As we live in a society which typically discourages most public forms of emotion, especially from men, it must have been a strange sight indeed for those around watching a thirty-one-year-old person cry for no discernable reason.
So what, may you ask, caused me to act in such a fashion? The answer is boiling anger, overwhelming frustration, and infinite sadness triggered by the actions of one local Republican.

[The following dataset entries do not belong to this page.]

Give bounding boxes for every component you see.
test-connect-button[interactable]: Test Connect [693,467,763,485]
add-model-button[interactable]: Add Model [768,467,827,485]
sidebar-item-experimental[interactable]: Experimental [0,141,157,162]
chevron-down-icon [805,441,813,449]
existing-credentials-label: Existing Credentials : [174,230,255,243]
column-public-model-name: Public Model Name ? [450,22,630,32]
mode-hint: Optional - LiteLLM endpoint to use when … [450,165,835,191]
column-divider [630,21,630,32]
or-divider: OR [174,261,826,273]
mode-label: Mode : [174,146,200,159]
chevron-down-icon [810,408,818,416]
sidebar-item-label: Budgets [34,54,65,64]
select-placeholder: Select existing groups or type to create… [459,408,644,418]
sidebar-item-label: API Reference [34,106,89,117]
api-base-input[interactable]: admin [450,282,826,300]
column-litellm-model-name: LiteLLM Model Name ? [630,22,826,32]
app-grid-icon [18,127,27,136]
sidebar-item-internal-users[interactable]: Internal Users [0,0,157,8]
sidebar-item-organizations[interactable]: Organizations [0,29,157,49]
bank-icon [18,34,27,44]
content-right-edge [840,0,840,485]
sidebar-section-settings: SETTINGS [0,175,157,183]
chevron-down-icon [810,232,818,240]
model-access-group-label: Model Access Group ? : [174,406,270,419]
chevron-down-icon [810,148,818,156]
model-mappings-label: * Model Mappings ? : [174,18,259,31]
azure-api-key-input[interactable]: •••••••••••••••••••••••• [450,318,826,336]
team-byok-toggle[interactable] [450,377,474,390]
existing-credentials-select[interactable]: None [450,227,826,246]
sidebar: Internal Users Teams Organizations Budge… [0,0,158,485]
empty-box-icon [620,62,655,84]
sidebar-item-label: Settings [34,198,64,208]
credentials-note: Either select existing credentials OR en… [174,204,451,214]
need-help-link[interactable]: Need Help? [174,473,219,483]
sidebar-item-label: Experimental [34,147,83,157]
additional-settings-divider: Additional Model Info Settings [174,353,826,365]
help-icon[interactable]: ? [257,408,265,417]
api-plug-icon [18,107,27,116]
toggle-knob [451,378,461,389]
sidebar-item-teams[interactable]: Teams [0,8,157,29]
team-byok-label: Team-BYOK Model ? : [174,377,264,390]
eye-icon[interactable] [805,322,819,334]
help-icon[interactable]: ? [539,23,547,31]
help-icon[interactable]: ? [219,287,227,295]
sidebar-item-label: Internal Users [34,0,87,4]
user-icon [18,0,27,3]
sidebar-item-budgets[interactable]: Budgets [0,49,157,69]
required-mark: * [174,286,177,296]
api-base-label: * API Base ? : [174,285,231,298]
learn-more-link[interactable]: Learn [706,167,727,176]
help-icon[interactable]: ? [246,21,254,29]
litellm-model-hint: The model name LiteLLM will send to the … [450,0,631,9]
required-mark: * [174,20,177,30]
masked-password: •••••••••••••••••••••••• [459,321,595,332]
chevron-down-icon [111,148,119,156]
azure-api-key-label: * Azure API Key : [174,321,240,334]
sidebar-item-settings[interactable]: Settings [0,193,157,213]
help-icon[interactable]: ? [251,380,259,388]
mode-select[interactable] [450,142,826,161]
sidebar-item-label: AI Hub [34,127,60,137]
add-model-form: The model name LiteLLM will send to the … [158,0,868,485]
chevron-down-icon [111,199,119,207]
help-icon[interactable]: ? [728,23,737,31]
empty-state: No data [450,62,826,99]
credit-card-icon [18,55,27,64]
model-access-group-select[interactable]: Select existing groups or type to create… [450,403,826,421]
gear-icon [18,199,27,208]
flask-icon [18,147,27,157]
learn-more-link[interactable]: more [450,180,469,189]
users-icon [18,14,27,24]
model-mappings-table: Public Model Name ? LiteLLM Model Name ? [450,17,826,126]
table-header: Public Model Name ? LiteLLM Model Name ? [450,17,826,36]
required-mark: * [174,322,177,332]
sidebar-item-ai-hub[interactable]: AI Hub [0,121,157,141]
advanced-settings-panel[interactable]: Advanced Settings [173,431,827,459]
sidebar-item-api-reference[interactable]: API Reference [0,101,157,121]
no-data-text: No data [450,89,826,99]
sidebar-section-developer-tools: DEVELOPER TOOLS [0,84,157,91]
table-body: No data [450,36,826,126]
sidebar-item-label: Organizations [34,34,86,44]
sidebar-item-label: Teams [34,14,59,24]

I wept for the sake of the party. In the meeting, one person declared that our goal should be to elect “anyone but Obama”. Really? Has our party become so vapid and devoid of rational worth that we will gladly rally behind any man or woman regardless of merit simply because he or she is not Barack Obama? Heck, Hilary Clinton is not Obama; does that mean we should support her if she had an “R” by her name? And isn’t there is an ocean of difference between Mitt Romney, Rick Santorum, Ron Paul, and Newt Gingrich? Don’t principles mean anything anymore? And I started to fear that perhaps I was gravely mistaken to believe that they ever did. Yet if we cast aside principles, what’s left to separate the parties other than a meaningless animal mascot and a color?

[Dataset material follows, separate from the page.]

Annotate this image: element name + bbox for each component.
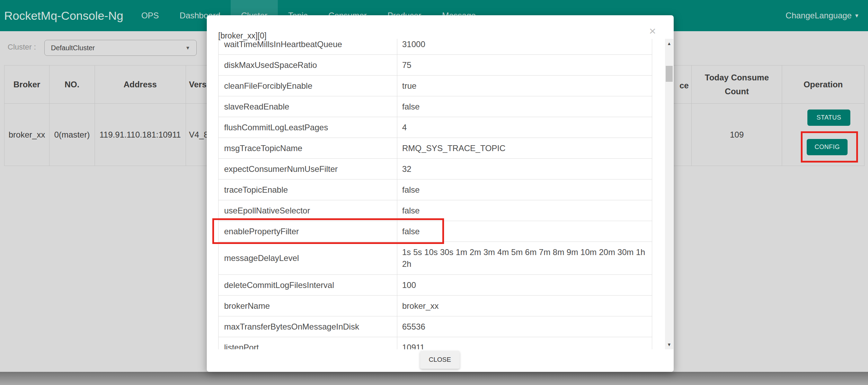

I wept for the state of Virginia and the nation as a whole due to the fact that we have so many leaders of both parties that seem to care nothing or at least very little about the values of the people and the society that placed them in their position of power. Sure, we can criticize members of the other party who trample upon the Constitution, moral decency, or the rule of law, but calling out members of your own party who violate these ideals has become taboo. Therefore, I must mourn the loss of political dialogue and freedom that have given way to strict and unthinking party loyalty.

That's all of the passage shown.